Thursday, April 27, 2006

The way it is


Boris Johnson, despite the odd shenanigan here and there, is a man of wisdom and sense and a cohort of well turned phrases.

The following strikes me as about the best summary I have seen of the Case of the Vanished Liberties - or how New Labour Murdered Liberal England:

About turn! Labour has changed the law, and free-born Englishmen and women can no longer walk a few hundred paces down the Queen's pavement to Downing Street to protest at the closure of their local hospitals.

Actually, I had to bawl the message at the top of my lungs, because Labour's new measures against civil protest mean that you cannot use a loudhailer.
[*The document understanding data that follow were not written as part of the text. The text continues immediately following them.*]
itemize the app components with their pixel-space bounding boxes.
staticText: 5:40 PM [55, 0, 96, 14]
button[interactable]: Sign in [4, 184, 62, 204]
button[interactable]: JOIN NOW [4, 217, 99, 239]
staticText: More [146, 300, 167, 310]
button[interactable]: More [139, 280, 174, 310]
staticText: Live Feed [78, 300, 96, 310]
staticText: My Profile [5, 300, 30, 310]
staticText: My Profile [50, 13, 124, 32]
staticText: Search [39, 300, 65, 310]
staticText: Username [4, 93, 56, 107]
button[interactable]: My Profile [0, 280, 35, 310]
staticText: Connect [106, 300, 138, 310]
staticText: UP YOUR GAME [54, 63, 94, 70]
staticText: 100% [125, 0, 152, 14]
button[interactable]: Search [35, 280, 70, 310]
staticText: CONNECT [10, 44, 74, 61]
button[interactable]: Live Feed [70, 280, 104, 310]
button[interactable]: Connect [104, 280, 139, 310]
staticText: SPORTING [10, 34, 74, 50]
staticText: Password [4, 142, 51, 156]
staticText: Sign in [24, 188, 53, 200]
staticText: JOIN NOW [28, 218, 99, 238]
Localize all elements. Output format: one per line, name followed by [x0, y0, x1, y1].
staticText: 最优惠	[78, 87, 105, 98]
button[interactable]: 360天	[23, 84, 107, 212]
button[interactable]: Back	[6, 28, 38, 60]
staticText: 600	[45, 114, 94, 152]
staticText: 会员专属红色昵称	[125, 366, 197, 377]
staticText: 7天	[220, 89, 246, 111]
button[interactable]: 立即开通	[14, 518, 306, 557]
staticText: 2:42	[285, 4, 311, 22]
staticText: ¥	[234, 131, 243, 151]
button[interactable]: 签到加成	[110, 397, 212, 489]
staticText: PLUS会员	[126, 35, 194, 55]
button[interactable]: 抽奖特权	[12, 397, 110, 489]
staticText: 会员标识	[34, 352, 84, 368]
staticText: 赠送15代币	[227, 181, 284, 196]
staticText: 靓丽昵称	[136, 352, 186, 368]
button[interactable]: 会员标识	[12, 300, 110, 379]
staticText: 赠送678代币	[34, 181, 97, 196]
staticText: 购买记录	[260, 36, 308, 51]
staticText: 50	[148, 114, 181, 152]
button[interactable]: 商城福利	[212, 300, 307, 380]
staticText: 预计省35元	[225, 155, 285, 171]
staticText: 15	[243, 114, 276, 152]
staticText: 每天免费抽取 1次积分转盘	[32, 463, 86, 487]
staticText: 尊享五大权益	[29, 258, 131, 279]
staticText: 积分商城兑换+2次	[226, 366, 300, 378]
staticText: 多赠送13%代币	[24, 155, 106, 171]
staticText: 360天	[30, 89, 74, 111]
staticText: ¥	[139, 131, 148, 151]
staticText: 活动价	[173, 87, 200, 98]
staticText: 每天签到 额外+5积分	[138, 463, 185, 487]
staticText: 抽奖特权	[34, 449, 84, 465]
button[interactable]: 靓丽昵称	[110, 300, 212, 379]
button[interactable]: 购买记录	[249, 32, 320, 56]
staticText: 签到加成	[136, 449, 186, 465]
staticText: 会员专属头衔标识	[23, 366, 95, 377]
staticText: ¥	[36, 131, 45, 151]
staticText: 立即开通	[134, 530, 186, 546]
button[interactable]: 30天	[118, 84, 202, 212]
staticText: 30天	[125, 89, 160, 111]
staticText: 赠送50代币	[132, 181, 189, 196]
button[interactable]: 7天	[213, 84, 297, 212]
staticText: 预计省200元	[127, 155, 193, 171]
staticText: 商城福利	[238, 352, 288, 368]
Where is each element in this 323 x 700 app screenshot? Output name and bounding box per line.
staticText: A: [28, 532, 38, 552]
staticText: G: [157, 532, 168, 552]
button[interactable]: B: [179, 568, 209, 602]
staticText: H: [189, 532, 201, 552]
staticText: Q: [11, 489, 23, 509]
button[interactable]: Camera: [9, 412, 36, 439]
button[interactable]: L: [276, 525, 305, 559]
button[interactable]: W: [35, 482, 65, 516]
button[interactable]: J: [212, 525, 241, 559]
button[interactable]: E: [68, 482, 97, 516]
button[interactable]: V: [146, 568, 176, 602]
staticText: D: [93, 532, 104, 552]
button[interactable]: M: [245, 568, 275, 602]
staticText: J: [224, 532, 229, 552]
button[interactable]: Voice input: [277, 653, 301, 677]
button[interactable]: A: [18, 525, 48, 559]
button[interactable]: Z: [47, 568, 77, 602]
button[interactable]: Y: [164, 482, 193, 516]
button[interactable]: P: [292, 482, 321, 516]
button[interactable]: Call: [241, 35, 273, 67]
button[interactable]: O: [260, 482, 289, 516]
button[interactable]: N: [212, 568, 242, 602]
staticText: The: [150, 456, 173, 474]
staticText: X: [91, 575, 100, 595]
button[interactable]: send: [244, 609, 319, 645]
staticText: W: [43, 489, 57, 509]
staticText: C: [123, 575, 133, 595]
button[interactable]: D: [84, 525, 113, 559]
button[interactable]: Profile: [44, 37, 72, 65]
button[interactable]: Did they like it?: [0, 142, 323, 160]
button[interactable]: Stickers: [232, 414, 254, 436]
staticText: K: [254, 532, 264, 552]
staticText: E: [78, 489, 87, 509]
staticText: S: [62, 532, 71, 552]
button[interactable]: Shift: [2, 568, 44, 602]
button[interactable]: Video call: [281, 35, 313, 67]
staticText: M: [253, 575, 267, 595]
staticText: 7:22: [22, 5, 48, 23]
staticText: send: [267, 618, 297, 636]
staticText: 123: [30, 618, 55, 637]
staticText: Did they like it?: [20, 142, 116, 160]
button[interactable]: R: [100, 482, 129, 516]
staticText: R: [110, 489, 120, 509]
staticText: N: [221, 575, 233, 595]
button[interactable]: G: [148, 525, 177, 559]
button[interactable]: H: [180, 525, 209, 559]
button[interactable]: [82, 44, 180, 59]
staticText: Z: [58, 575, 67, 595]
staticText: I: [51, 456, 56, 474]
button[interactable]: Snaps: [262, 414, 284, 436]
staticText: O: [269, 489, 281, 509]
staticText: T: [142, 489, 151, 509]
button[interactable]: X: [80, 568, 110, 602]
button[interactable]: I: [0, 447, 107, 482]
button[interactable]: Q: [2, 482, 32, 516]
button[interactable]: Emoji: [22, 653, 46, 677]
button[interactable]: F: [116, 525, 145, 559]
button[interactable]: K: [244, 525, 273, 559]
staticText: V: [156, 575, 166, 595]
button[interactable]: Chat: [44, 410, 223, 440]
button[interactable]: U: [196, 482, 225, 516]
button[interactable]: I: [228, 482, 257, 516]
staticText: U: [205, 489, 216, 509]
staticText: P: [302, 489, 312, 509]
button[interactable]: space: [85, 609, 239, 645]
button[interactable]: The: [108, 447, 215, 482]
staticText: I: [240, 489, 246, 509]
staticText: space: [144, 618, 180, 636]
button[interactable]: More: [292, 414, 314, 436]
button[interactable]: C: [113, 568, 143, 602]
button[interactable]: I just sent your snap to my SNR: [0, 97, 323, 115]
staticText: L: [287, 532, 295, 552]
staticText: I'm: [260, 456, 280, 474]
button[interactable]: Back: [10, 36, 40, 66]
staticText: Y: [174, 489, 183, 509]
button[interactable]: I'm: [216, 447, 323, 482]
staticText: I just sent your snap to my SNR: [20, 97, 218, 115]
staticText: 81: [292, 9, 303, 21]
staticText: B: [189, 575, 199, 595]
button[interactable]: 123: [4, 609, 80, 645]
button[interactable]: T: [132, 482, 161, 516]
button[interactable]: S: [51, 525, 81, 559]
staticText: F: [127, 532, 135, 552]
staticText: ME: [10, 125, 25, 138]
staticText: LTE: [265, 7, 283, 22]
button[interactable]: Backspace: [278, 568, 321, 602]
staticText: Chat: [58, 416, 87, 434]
As we all saw at the Labour Party conference, you can't heckle a cabinet minister any more without the risk of being arrested under section 44 of some swingeing new anti-heckler act.

You can't smoke in public. You can't legally hunt foxes, in the way that people have been doing in this country for hundreds of years. Naturally, I lack the courage to smack my own children, but anyone who is forced to that regrettable expedient will find that new laws proscribe any chastisement that leaves bruising or discoloration.

If you try to stop an inspector pushing his way unexpected into your kindergarten, you face a fine of £2,500. You can have your DNA held on a government database, and very shortly you will no longer be able to apply for a new passport without being obliged to fork out vast sums for an ID card. You can't replace your own window in your own home without some kind of inspection, and you certainly can't change a switch in the kitchen.

You can't put a union flag on your locker without the risk that you will be prosecuted for racial discrimination. You can be extradited to the United States without any prima facie evidence that you have committed a crime at all, let alone in America. You can lose your driving licence for a collection of comparatively trivial speeding offences, provided that they have all been recorded on camera.

You can't say anything that might be construed as inspiring "religious hatred", even though the Koran is full of stuff that plainly falls into that category. You can't "glorify" terrorism, even though there are plenty of people in this country who have just celebrated the anniversary of the Easter Rising of 1916. You can't even say that a police horse is "gay" without being arrested and prosecuted for homophobia.

Read the whole thing here. There you have it - it was Tony Blair, in the library with the red tape who dunnit.